LEGISLAÇÃO FEDERAL - INDIOS

 

BRASIL FUNDAÇÃO NACIONAL DO ÍNDIO
PARECER N.º 5, DE 26 DE MAIO DE 1992
DOU DE 03.06.1992

Trata dos Estudos sobre a Identificação da Área Indígena Lagoa dos Brincos, de ocupação do Grupo Tribal Nambikwára - Negorote, localizada no Município de Vila Bela da Santíssima Trindade, Estado de Mato Grosso.

O processo em referência, denominado "Área Limítrofe à Área Indígena Vale do Guaporé - Lagoa dos Brincos - de Ocupação do Povo Nayarotê", trata da efetiva ocupação daquelas terras pelos NEGAROTÊ e localizadas no Município de Vila Bela da Santíssima Trindade, no Estado de Mato Grosso. Esses estudos foram realizados por Grupo Técnico constituído pela Portaria PP n.º 916 de 16.8.91, de acordo com os termos do Decreto n.º 22/91, artigo 2º e seus parágrafos.

A Área Indígena LAGOA DOS BRINCOS, tradicional habitat dos NEGAROTÊ, foi excluída dos limites da Área Indígena Vale do Guaporé, localizada nos Municípios de Vila Bela da Santíssima Trindade e Comodoro, no Estado de Mato Grosso, de ocupação imemorial do Grupo NAMBIKWÁRA, também conhecido por MANAIRISU ("homens que vivem nas matas").
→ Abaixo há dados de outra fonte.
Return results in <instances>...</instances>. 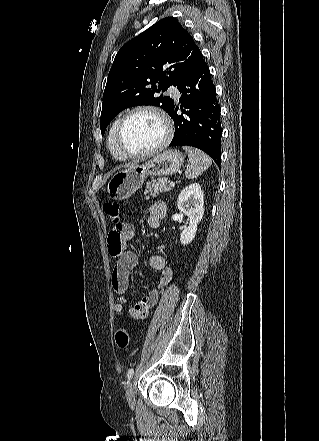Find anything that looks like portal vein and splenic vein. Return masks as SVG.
<instances>
[{"instance_id":"obj_1","label":"portal vein and splenic vein","mask_w":319,"mask_h":441,"mask_svg":"<svg viewBox=\"0 0 319 441\" xmlns=\"http://www.w3.org/2000/svg\"><path fill=\"white\" fill-rule=\"evenodd\" d=\"M169 186H170V187H174V186H175V182H170V183H169Z\"/></svg>"}]
</instances>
Essas terras foram demarcadas em 1983, com superfície e perímetro de 242.593 ha/551 km respectivamente, cuja homologação formalizou-se através do Decreto n.º 91210 de 29.4.85 (D.O.U. de 30.04.85).

Encontra-se registrada no Cartório de Registro de Imóveis da Comarca de Pontes e Lacerda/MT, matrícula n.º 2568, lv 02, fls. 1 a 3 v e 4, em 7.6.88. Seu registro no DPU foi solicitado através do Proc. n.º10183002919/87-61, encaminhado pela CT. n.º 111/SUAF, de 24.5.90.
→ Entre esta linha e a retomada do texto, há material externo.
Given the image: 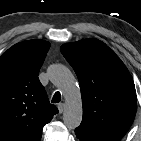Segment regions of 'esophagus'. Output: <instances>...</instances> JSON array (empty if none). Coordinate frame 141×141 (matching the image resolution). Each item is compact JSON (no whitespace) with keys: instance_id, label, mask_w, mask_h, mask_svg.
<instances>
[{"instance_id":"34e87169","label":"esophagus","mask_w":141,"mask_h":141,"mask_svg":"<svg viewBox=\"0 0 141 141\" xmlns=\"http://www.w3.org/2000/svg\"><path fill=\"white\" fill-rule=\"evenodd\" d=\"M57 107H58L59 113H63L64 112V110H65V104L64 103H59L57 105Z\"/></svg>"}]
</instances>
A Área Indígena LAGOA DOS BRINCOS foi identificada/delimitada com superfície e perímetro aproximados de 1.800 ha/27 km respectivamente, com base na análise de fatores históricos, culturais e de sobrevivência física do grupo NAGAROTÊ.

I - HISTÓRICO

A história da ocupação indígena na região dos vales dos rios Juruena e Guaporé nos últimos 250 anos, correspondentes ao período da expansão colonial portuguesa, pode ser retraçada através de pesquisas realizadas por cientistas e estudiosos, especialmente a partir da década de setenta.
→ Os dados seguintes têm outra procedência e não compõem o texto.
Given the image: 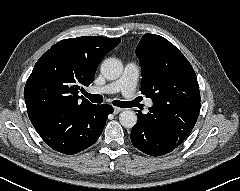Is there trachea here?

Do início do século XVIII à primeira metade do século XX, as denominações dadas aos grupos dessa região mudaram de acordo com os interesses econômicos dos não-índios. Os NAMBIKWÁRA eram conhecidos por diferentes nomes: WAIKOÁROBE, TAMARÉ, CAVIÍ, KABIXÍ.

O fato a ressaltar é que, independentemente das diferentes denominações recebidas, os NAMBIKWÁRA habitam tradicionalmente a região do Vale do rio Guaporé.

O Grupo, pertencente à família lingüística Nambikwára, compreende 03 línguas:

a) Sabanê;

b) Nambikwára, com 04 dialetos: Tawandê (Tagnaní), Lakondê, e Negarotê (Negarotú);

c) Nambikwára do Sul, que abrange 04 grupos: MUNDÚKA, NAMBIKWÁRA do Campo, NAMBIKWÁRA do Guaporé e NAMBIKWÁRA do Sararé (KABIXÍ).

O grupo NAMBIKWÁRA, até o início do século XX, era conhecido como 'KABIXI'. As primeiras referências sobre esses índios datam do século XVIII quando, por volta de 1731, mantiveram contatos com garimpeiros de ouro descoberto na região compreendida entre a Chapada dos Parecis e o rio Guaporé. Em tal região, conhecida então como "Minas do Mato Grosso", surgiram os arraiais de São Francisco Xavier, Santana e Pilar, que se localizavam entre os rios Sararé e Galera.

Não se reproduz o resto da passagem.